### Data records:
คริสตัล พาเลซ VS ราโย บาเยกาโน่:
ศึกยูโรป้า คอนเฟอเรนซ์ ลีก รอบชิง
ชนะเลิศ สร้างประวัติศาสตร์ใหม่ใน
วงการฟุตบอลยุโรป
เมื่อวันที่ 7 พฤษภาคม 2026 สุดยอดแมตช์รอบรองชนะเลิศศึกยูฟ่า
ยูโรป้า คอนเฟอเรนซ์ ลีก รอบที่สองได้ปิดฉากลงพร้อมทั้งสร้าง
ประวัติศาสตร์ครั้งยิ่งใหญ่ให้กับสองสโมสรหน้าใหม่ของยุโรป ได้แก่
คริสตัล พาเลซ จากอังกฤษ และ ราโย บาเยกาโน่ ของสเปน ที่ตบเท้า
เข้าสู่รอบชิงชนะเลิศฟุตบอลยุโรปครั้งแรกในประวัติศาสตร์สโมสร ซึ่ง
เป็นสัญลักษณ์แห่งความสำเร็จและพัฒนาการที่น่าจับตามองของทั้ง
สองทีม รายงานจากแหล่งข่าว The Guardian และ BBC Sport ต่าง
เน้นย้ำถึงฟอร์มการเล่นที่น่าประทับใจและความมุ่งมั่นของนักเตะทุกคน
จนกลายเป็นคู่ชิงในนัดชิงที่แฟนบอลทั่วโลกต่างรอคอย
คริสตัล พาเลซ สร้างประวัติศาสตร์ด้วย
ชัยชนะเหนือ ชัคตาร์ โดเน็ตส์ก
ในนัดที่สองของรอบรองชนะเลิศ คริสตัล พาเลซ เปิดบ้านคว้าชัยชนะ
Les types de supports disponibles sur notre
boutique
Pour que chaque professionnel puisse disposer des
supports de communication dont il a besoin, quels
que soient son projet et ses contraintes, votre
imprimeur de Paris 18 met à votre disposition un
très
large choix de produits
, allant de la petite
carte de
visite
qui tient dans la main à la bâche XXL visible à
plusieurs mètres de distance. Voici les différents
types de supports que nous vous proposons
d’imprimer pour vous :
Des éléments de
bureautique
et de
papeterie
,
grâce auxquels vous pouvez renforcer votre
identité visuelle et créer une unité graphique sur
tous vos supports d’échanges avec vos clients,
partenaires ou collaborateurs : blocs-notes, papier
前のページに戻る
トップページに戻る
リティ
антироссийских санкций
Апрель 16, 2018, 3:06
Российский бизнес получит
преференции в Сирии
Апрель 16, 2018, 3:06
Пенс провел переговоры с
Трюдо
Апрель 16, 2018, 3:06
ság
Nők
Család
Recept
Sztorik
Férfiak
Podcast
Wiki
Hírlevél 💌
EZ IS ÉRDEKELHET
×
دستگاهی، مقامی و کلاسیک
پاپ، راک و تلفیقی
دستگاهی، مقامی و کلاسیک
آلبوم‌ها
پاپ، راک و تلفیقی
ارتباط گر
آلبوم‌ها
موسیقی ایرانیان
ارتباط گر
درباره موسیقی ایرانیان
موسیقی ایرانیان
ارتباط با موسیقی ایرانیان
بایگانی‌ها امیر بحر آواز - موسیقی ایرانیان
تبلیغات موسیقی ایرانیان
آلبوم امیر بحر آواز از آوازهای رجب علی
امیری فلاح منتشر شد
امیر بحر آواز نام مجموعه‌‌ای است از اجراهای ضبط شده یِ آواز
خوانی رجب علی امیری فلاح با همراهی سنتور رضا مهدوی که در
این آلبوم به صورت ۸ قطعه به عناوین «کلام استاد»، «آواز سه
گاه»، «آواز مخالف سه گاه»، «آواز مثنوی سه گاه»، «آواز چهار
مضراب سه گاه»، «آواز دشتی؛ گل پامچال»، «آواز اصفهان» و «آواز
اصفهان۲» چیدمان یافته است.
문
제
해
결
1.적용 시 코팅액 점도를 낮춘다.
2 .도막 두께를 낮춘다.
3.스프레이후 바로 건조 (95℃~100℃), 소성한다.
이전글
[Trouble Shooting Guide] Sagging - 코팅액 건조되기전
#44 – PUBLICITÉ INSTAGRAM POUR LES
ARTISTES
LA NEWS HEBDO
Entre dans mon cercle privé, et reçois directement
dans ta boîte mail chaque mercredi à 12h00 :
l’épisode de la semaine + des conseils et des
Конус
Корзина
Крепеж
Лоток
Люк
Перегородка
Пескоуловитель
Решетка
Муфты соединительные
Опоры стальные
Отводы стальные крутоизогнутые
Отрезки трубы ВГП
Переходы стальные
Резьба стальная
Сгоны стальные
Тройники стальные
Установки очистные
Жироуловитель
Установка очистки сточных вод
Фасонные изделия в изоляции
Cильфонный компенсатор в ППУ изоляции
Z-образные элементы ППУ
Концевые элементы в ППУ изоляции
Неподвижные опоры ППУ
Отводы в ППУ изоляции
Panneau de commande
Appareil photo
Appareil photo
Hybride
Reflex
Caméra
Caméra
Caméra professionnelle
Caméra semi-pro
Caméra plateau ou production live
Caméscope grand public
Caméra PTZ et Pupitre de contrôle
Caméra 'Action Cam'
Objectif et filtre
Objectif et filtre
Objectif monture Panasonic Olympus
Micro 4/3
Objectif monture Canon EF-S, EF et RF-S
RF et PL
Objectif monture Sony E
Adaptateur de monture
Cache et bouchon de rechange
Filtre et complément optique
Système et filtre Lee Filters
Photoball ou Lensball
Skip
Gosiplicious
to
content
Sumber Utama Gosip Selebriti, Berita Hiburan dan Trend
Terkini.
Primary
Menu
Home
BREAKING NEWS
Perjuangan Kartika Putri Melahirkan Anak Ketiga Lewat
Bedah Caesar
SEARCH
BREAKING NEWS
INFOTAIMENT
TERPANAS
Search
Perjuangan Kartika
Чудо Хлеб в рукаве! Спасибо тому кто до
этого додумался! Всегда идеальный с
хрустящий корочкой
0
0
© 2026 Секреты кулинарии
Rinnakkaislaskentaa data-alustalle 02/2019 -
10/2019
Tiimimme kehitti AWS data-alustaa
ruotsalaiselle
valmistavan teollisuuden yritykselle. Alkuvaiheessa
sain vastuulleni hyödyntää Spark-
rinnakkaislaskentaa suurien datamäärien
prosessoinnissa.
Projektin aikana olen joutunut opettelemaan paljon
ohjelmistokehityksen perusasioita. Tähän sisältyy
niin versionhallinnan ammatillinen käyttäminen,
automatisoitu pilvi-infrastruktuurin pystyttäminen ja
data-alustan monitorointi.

### What to do:
Set down the listing in full, keeping every word exactly as it is.

### Answer to this exercise:
คริสตัล พาเลซ VS ราโย บาเยกาโน่:
ศึกยูโรป้า คอนเฟอเรนซ์ ลีก รอบชิง
ชนะเลิศ สร้างประวัติศาสตร์ใหม่ใน
วงการฟุตบอลยุโรป
เมื่อวันที่ 7 พฤษภาคม 2026 สุดยอดแมตช์รอบรองชนะเลิศศึกยูฟ่า
ยูโรป้า คอนเฟอเรนซ์ ลีก รอบที่สองได้ปิดฉากลงพร้อมทั้งสร้าง
ประวัติศาสตร์ครั้งยิ่งใหญ่ให้กับสองสโมสรหน้าใหม่ของยุโรป ได้แก่
คริสตัล พาเลซ จากอังกฤษ และ ราโย บาเยกาโน่ ของสเปน ที่ตบเท้า
เข้าสู่รอบชิงชนะเลิศฟุตบอลยุโรปครั้งแรกในประวัติศาสตร์สโมสร ซึ่ง
เป็นสัญลักษณ์แห่งความสำเร็จและพัฒนาการที่น่าจับตามองของทั้ง
สองทีม รายงานจากแหล่งข่าว The Guardian และ BBC Sport ต่าง
เน้นย้ำถึงฟอร์มการเล่นที่น่าประทับใจและความมุ่งมั่นของนักเตะทุกคน
จนกลายเป็นคู่ชิงในนัดชิงที่แฟนบอลทั่วโลกต่างรอคอย
คริสตัล พาเลซ สร้างประวัติศาสตร์ด้วย
ชัยชนะเหนือ ชัคตาร์ โดเน็ตส์ก
ในนัดที่สองของรอบรองชนะเลิศ คริสตัล พาเลซ เปิดบ้านคว้าชัยชนะ
Les types de supports disponibles sur notre
boutique
Pour que chaque professionnel puisse disposer des
supports de communication dont il a besoin, quels
que soient son projet et ses contraintes, votre
imprimeur de Paris 18 met à votre disposition un
très
large choix de produits
, allant de la petite
carte de
visite
qui tient dans la main à la bâche XXL visible à
plusieurs mètres de distance. Voici les différents
types de supports que nous vous proposons
d’imprimer pour vous :
Des éléments de
bureautique
et de
papeterie
,
grâce auxquels vous pouvez renforcer votre
identité visuelle et créer une unité graphique sur
tous vos supports d’échanges avec vos clients,
partenaires ou collaborateurs : blocs-notes, papier
前のページに戻る
トップページに戻る
リティ
антироссийских санкций
Апрель 16, 2018, 3:06
Российский бизнес получит
преференции в Сирии
Апрель 16, 2018, 3:06
Пенс провел переговоры с
Трюдо
Апрель 16, 2018, 3:06
ság
Nők
Család
Recept
Sztorik
Férfiak
Podcast
Wiki
Hírlevél 💌
EZ IS ÉRDEKELHET
×
دستگاهی، مقامی و کلاسیک
پاپ، راک و تلفیقی
دستگاهی، مقامی و کلاسیک
آلبوم‌ها
پاپ، راک و تلفیقی
ارتباط گر
آلبوم‌ها
موسیقی ایرانیان
ارتباط گر
درباره موسیقی ایرانیان
موسیقی ایرانیان
ارتباط با موسیقی ایرانیان
بایگانی‌ها امیر بحر آواز - موسیقی ایرانیان
تبلیغات موسیقی ایرانیان
آلبوم امیر بحر آواز از آوازهای رجب علی
امیری فلاح منتشر شد
امیر بحر آواز نام مجموعه‌‌ای است از اجراهای ضبط شده یِ آواز
خوانی رجب علی امیری فلاح با همراهی سنتور رضا مهدوی که در
این آلبوم به صورت ۸ قطعه به عناوین «کلام استاد»، «آواز سه
گاه»، «آواز مخالف سه گاه»، «آواز مثنوی سه گاه»، «آواز چهار
مضراب سه گاه»، «آواز دشتی؛ گل پامچال»، «آواز اصفهان» و «آواز
اصفهان۲» چیدمان یافته است.
문
제
해
결
1.적용 시 코팅액 점도를 낮춘다.
2 .도막 두께를 낮춘다.
3.스프레이후 바로 건조 (95℃~100℃), 소성한다.
이전글
[Trouble Shooting Guide] Sagging - 코팅액 건조되기전
#44 – PUBLICITÉ INSTAGRAM POUR LES
ARTISTES
LA NEWS HEBDO
Entre dans mon cercle privé, et reçois directement
dans ta boîte mail chaque mercredi à 12h00 :
l’épisode de la semaine + des conseils et des
Конус
Корзина
Крепеж
Лоток
Люк
Перегородка
Пескоуловитель
Решетка
Муфты соединительные
Опоры стальные
Отводы стальные крутоизогнутые
Отрезки трубы ВГП
Переходы стальные
Резьба стальная
Сгоны стальные
Тройники стальные
Установки очистные
Жироуловитель
Установка очистки сточных вод
Фасонные изделия в изоляции
Cильфонный компенсатор в ППУ изоляции
Z-образные элементы ППУ
Концевые элементы в ППУ изоляции
Неподвижные опоры ППУ
Отводы в ППУ изоляции
Panneau de commande
Appareil photo
Appareil photo
Hybride
Reflex
Caméra
Caméra
Caméra professionnelle
Caméra semi-pro
Caméra plateau ou production live
Caméscope grand public
Caméra PTZ et Pupitre de contrôle
Caméra 'Action Cam'
Objectif et filtre
Objectif et filtre
Objectif monture Panasonic Olympus
Micro 4/3
Objectif monture Canon EF-S, EF et RF-S
RF et PL
Objectif monture Sony E
Adaptateur de monture
Cache et bouchon de rechange
Filtre et complément optique
Système et filtre Lee Filters
Photoball ou Lensball
Skip
Gosiplicious
to
content
Sumber Utama Gosip Selebriti, Berita Hiburan dan Trend
Terkini.
Primary
Menu
Home
BREAKING NEWS
Perjuangan Kartika Putri Melahirkan Anak Ketiga Lewat
Bedah Caesar
SEARCH
BREAKING NEWS
INFOTAIMENT
TERPANAS
Search
Perjuangan Kartika
Чудо Хлеб в рукаве! Спасибо тому кто до
этого додумался! Всегда идеальный с
хрустящий корочкой
0
0
© 2026 Секреты кулинарии
Rinnakkaislaskentaa data-alustalle 02/2019 -
10/2019
Tiimimme kehitti AWS data-alustaa
ruotsalaiselle
valmistavan teollisuuden yritykselle. Alkuvaiheessa
sain vastuulleni hyödyntää Spark-
rinnakkaislaskentaa suurien datamäärien
prosessoinnissa.
Projektin aikana olen joutunut opettelemaan paljon
ohjelmistokehityksen perusasioita. Tähän sisältyy
niin versionhallinnan ammatillinen käyttäminen,
automatisoitu pilvi-infrastruktuurin pystyttäminen ja
data-alustan monitorointi.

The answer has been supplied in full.